Simonti Corinne N, Pavlicev Mihaela, Capra John A
Vanderbilt Genetics Institute, Vanderbilt University, Nashville, TN.
Center for Prevention of Preterm Birth, Perinatal Institute, Cincinnati Children's Hospital Medical Center, Cincinnati, OH.
Mol Biol Evol. 2017 Nov 1;34(11):2856-2869. doi: 10.1093/molbev/msx219.
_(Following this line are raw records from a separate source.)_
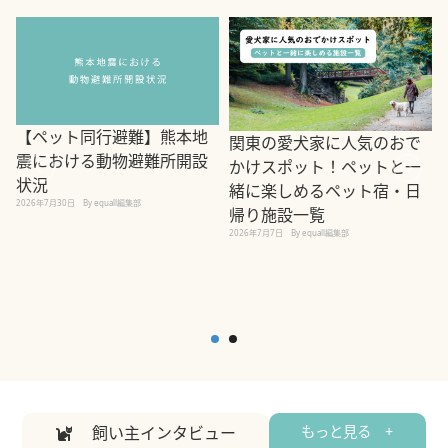
【ペット同行避難】熊本地
関東の愛犬家に人気のおで
震における動物避難所開設
かけスポット！ペットと一
状況
緒に楽しめるペット宿・日
2026年7月30日
By equall編集部
帰り施設一覧
2
2026年7月7日
By equall編集部
飼い主インタビュー
もっと見る +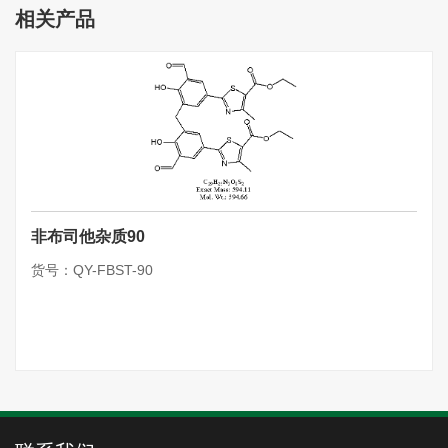
相关产品
非布司他杂质90
货号：QY-FBST-90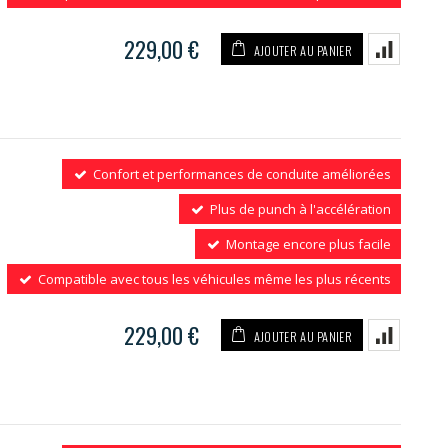
229,00 €
AJOUTER AU PANIER
Confort et performances de conduite améliorées
Plus de punch à l'accélération
Montage encore plus facile
Compatible avec tous les véhicules même les plus récents
229,00 €
AJOUTER AU PANIER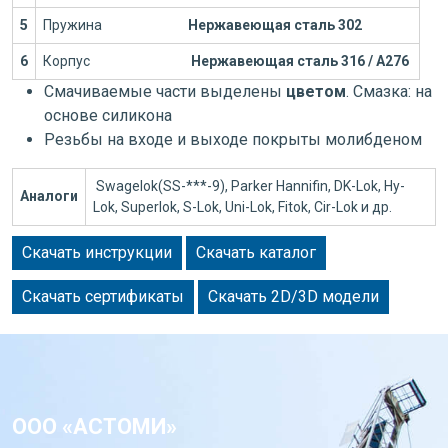
5
Пружина
Нержавеющая сталь 302
6
Корпус
Нержавеющая сталь 316 / А276
Смачиваемые части выделены
цветом
. Смазка: на
основе силикона
Резьбы на входе и выходе покрыты молибденом
Swagelok(SS-***-9), Parker Hannifin, DK-Lok, Hy-
Аналоги
Lok, Superlok, S-Lok, Uni-Lok, Fitok, Cir-Lok и др.
Скачать инструкции
Скачать каталог
Скачать сертификаты
Скачать 2D/3D модели
ООО «АСТОМИ»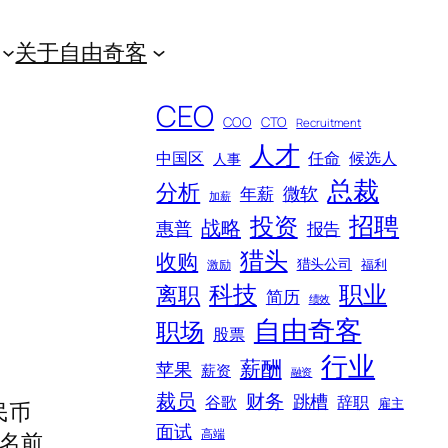
关于自由奇客
CEO
COO
CTO
Recruitment
人才
中国区
任命
候选人
人事
总裁
分析
微软
年薪
加薪
招聘
投资
战略
惠普
报告
）
猎头
收购
猎头公司
福利
激励
科技
职业
离职
简历
绩效
自由奇客
职场
股票
行业
薪酬
苹果
薪资
融资
裁员
财务
跳槽
谷歌
辞职
雇主
民币
面试
高端
排名前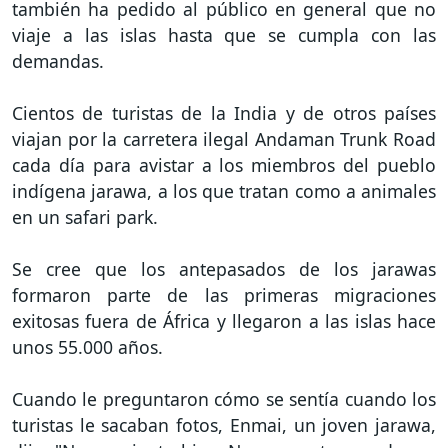
también ha pedido al público en general que no
viaje a las islas hasta que se cumpla con las
demandas.
Cientos de turistas de la India y de otros países
viajan por la carretera ilegal Andaman Trunk Road
cada día para avistar a los miembros del pueblo
indígena jarawa, a los que tratan como a animales
en un safari park.
Se cree que los antepasados de los jarawas
formaron parte de las primeras migraciones
exitosas fuera de África y llegaron a las islas hace
unos 55.000 años.
Cuando le preguntaron cómo se sentía cuando los
turistas le sacaban fotos, Enmai, un joven jarawa,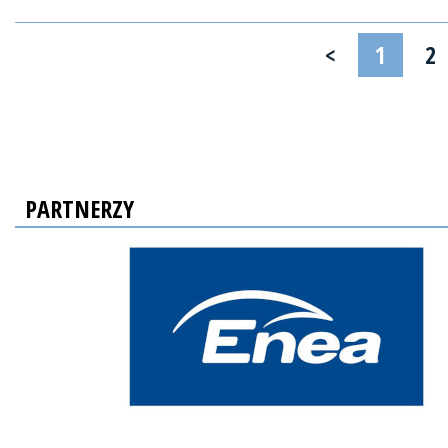
<
1
2
PARTNERZY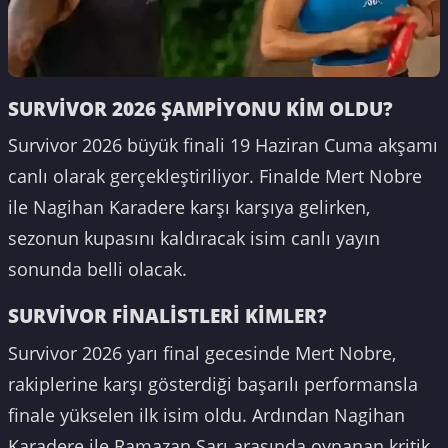
SURVİVOR 2026 ŞAMPİYONU KİM OLDU?
Survivor 2026 büyük finali 19 Haziran Cuma akşamı
canlı olarak gerçekleştiriliyor. Finalde Mert Nobre
ile Nagihan Karadere karşı karşıya gelirken,
sezonun kupasını kaldıracak isim canlı yayın
sonunda belli olacak.
SURVİVOR FİNALİSTLERİ KİMLER?
Survivor 2026 yarı final gecesinde Mert Nobre,
rakiplerine karşı gösterdiği başarılı performansla
finale yükselen ilk isim oldu. Ardından Nagihan
Karadere ile Ramazan Sarı arasında oynanan kritik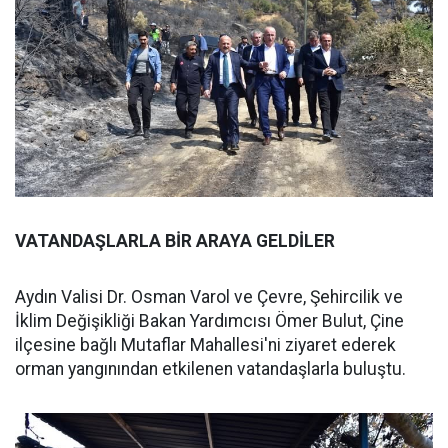
VATANDAŞLARLA BİR ARAYA GELDİLER
Aydın Valisi Dr. Osman Varol ve Çevre, Şehircilik ve
İklim Değişikliği Bakan Yardımcısı Ömer Bulut, Çine
ilçesine bağlı Mutaflar Mahallesi'ni ziyaret ederek
orman yangınından etkilenen vatandaşlarla buluştu.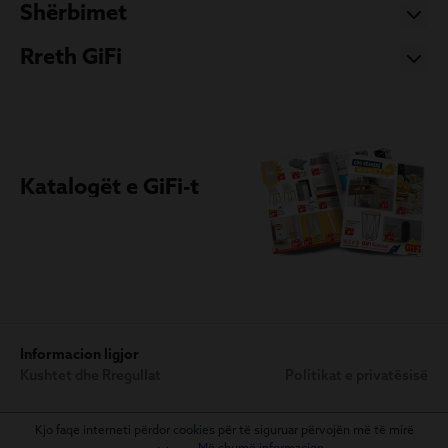
Shërbimet
Rreth GiFi
Katalogët e GiFi-t
Informacion ligjor
Kushtet dhe Rregullat
Politikat e privatësisë
Kjo faqe interneti përdor cookies për të siguruar përvojën më të mirë
Më shumë informacion...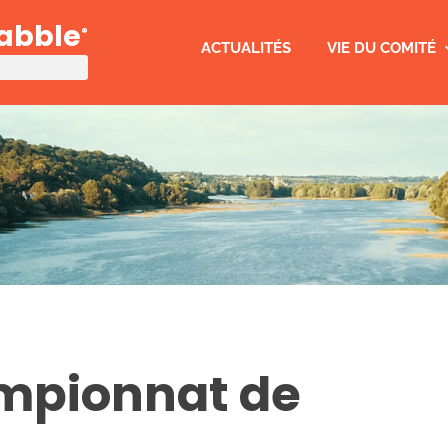
rabble
®
ACTUALITÉS
VIE DU COMITÉ
mpionnat de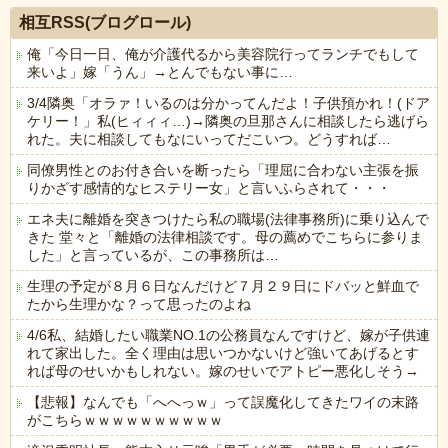
相互RSS(ブログロール)
俺「今日一日、俺が介護代るから美容院行ってランチでもして
来いよ」嫁「うん」→とんでもない事に…
3/4隣奥「オラァ！いるのは分かってんだよ！子供預かれ！(ドア
ケリー！」私(ヒィィィ…)→隣奥の旦那さんに相談したら逃げら
れた。夫に相談してもなにいってだこいつ。どうすれば…
同僚男性とのお付き合いを断ったら「理屈に合わない主張を振
りかざす感情的なヒステリー女」と言いふらされて・・・
エネ夫に離婚を突きつけたら私の職場(法律事務所)に乗り込んで
きた 堂々と「離婚の法律相談です。母の薦めでこちらに参りま
した」と言っているが、この事務所は…
生理の予定が８月６日なんだけど７月２９日にドバッと鮮血で
たから生理かな？って思ったのよね
4/6私、結婚したい職業NO.1の公務員なんですけど、嫁が子供連
れて家出した。全く理由は思いつかないけど強いてあげるとす
れば母のせいかもしれない。嫁のせいでアトピー悪化しそう→
【悲報】なんでも「へへっｗ」って誤魔化してきたワイの末路
がこちらｗｗｗｗｗｗｗｗｗｗ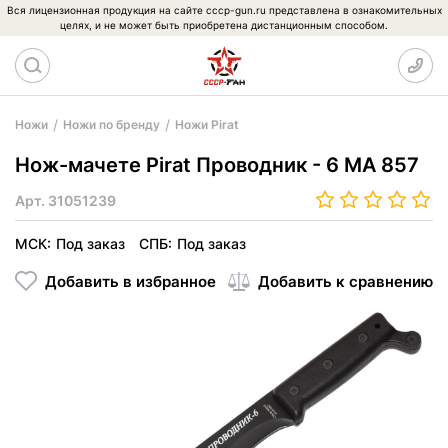
Вся лицензионная продукция на сайте cccp-gun.ru представлена в ознакомительных
целях, и не может быть приобретена дистанционным способом.
Ножи
Ножи по бренду
Ножи Pirat
Нож-мачете Pirat Проводник - 6 МА 857
Арт.
31051239
МСК:
Под заказ
СПБ:
Под заказ
Добавить в избранное
Добавить к сравнению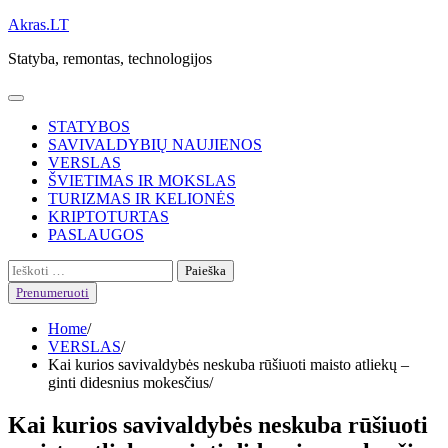
Skip
Akras.LT
to
Statyba, remontas, technologijos
content
STATYBOS
SAVIVALDYBIŲ NAUJIENOS
VERSLAS
ŠVIETIMAS IR MOKSLAS
TURIZMAS IR KELIONĖS
KRIPTOTURTAS
PASLAUGOS
Ieškoti:
Prenumeruoti
Home
VERSLAS
Kai kurios savivaldybės neskuba rūšiuoti maisto atliekų –
ginti didesnius mokesčius
Kai kurios savivaldybės neskuba rūšiuoti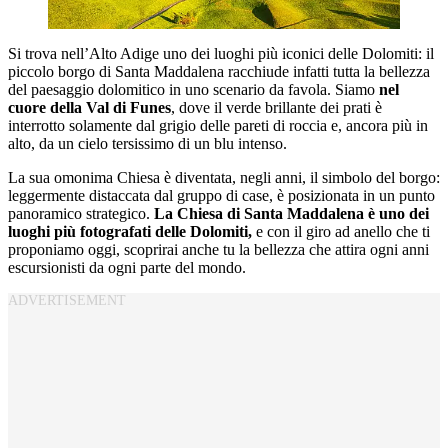
Si trova nell’Alto Adige uno dei luoghi più iconici delle Dolomiti: il
piccolo borgo di Santa Maddalena racchiude infatti tutta la bellezza
del paesaggio dolomitico in uno scenario da favola. Siamo
nel
cuore della Val di Funes
, dove il verde brillante dei prati è
interrotto solamente dal grigio delle pareti di roccia e, ancora più in
alto, da un cielo tersissimo di un blu intenso.
La sua omonima Chiesa è diventata, negli anni, il simbolo del borgo:
leggermente distaccata dal gruppo di case, è posizionata in un punto
panoramico strategico.
La Chiesa di Santa Maddalena è uno dei
luoghi più fotografati delle Dolomiti,
e con il giro ad anello che ti
proponiamo oggi, scoprirai anche tu la bellezza che attira ogni anni
escursionisti da ogni parte del mondo.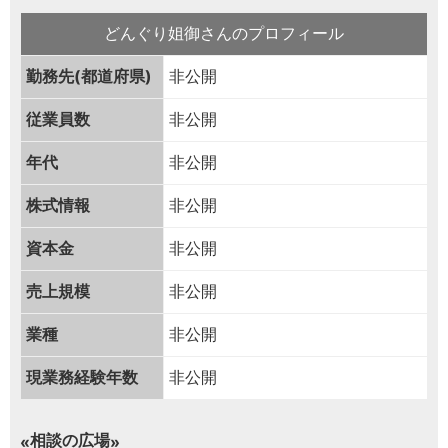
どんぐり姐御さんのプロフィール
勤務先(都道府県)
非公開
従業員数
非公開
年代
非公開
株式情報
非公開
資本金
非公開
売上規模
非公開
業種
非公開
現業務経験年数
非公開
相談の広場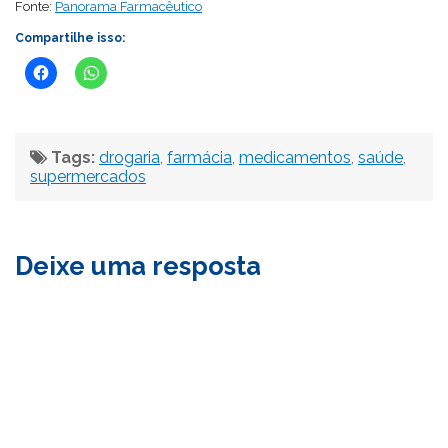
Fonte:
Panorama Farmacêutico
Compartilhe isso:
Tags:
drogaria
,
farmácia
,
medicamentos
,
saúde
,
supermercados
Deixe uma resposta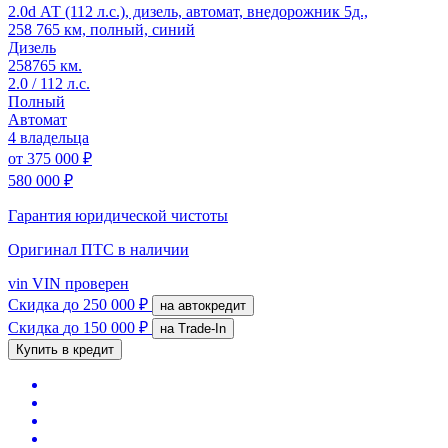
2.0d АТ (112 л.с.), дизель, автомат, внедорожник 5д.,
258 765 км, полный, синий
Дизель
258765 км.
2.0 / 112 л.с.
Полный
Автомат
4 владельца
от
375 000 ₽
580 000 ₽
Гарантия юридической чистоты
Оригинал ПТС
в наличии
vin
VIN проверен
Скидка
до 250 000 ₽
на автокредит
Скидка
до 150 000 ₽
на Trade-In
Купить в кредит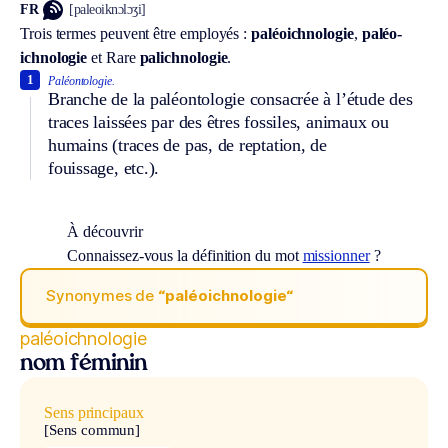
FR
[paleoiknɔlɔʒi]
Trois termes peuvent être employés :
paléoichnologie
,
paléo-
ichnologie
et
Rare
palichnologie
.
1
Paléontologie.
Branche de la paléontologie consacrée à l’étude des
traces laissées par des êtres fossiles, animaux ou
humains (traces de pas, de reptation, de
fouissage, etc.).
À découvrir
Connaissez-vous la définition du mot
missionner
?
Synonymes de
“paléoichnologie“
paléoichnologie
nom féminin
Sens principaux
[Sens commun]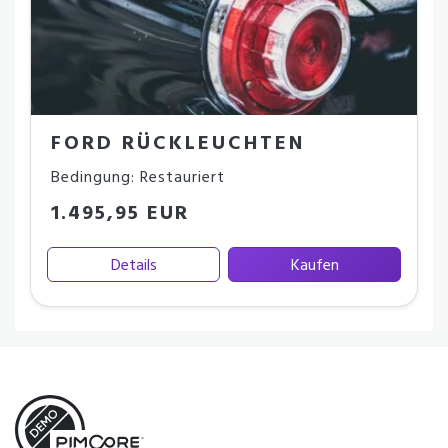
FORD RÜCKLEUCHTEN
Bedingung: Restauriert
1.495,95 EUR
Details
Kaufen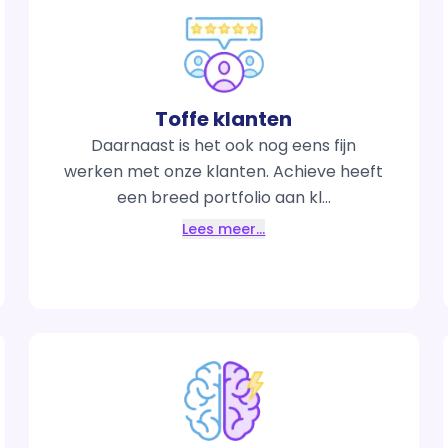
Toffe klanten
Daarnaast is het ook nog eens fijn
werken met onze klanten. Achieve heeft
een breed portfolio aan kl...
Lees meer…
Transposable element (TE)-derived sequences make up approximately half of most mammalian genomes, and many TEs have been co-opted into gene regulatory elements. However, we lack a comprehensive tissue- and genome-wide understanding of how and when TEs gain regulatory activity in their hosts. We evaluated the prevalence of TE-derived DNA in enhancers and promoters across hundreds of human and mouse cell lines and primary tissues. Promoters are significantly depleted of TEs in all tissues compared with their overall prevalence in the genome (P < 0.001); enhancers are also depleted of TEs, though not as strongly as promoters. The degree of enhancer depletion also varies across contexts (1.5-3×), with reproductive and immune cells showing the highest levels of TE regulatory activity in humans. Overall, in spite of the regulatory potential of many TE sequences, they are significantly less active in gene regulation than expected from their prevalence. TE age is predictive of the likelihood of enhancer activity; TEs originating before the divergence of amniotes are 9.2 times more likely to have enhancer activity than TEs that integrated in great apes. Context-specific enhancers are more likely to be TE-derived than enhancers active in multiple tissues, and young TEs are more likely to overlap context-specific enhancers than old TEs (86% vs. 47%). Once TEs obtain enhancer activity in the host, they have similar functional dynamics to one another and non-TE-derived enhancers, likely driven by pleiotropic constraints. However, a few TE families, most notably endogenous retroviruses, have greater regulatory potential. Our observations suggest a model of regulatory co-option in which TE-derived sequences are initially repressed, after which a small fraction obtains context-specific enhancer activity, with further gains subject to pleiotropic constraints.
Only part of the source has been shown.